Extracted page text data:
• • •

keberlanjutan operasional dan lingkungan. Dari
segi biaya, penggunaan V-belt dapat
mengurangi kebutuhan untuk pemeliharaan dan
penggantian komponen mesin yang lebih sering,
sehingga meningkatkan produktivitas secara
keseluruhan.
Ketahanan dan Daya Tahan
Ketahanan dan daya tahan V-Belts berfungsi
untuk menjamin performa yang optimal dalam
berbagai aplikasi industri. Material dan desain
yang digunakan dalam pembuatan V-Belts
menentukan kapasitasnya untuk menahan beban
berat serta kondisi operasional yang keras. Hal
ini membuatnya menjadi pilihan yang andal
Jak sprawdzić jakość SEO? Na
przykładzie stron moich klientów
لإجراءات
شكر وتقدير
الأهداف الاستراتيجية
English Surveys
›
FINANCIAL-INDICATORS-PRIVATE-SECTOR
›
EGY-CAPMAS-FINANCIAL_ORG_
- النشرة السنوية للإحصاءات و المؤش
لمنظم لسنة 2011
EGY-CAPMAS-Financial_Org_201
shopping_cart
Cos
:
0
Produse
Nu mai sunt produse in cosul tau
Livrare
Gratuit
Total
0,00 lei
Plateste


• • •

__Exercise details__
Output each record precisely as written.

__Exercise result__
keberlanjutan operasional dan lingkungan. Dari
segi biaya, penggunaan V-belt dapat
mengurangi kebutuhan untuk pemeliharaan dan
penggantian komponen mesin yang lebih sering,
sehingga meningkatkan produktivitas secara
keseluruhan.
Ketahanan dan Daya Tahan
Ketahanan dan daya tahan V-Belts berfungsi
untuk menjamin performa yang optimal dalam
berbagai aplikasi industri. Material dan desain
yang digunakan dalam pembuatan V-Belts
menentukan kapasitasnya untuk menahan beban
berat serta kondisi operasional yang keras. Hal
ini membuatnya menjadi pilihan yang andal
Jak sprawdzić jakość SEO? Na
przykładzie stron moich klientów
لإجراءات
شكر وتقدير
الأهداف الاستراتيجية
English Surveys
›
FINANCIAL-INDICATORS-PRIVATE-SECTOR
›
EGY-CAPMAS-FINANCIAL_ORG_
- النشرة السنوية للإحصاءات و المؤش
لمنظم لسنة 2011
EGY-CAPMAS-Financial_Org_201
shopping_cart
Cos
:
0
Produse
Nu mai sunt produse in cosul tau
Livrare
Gratuit
Total
0,00 lei
Plateste


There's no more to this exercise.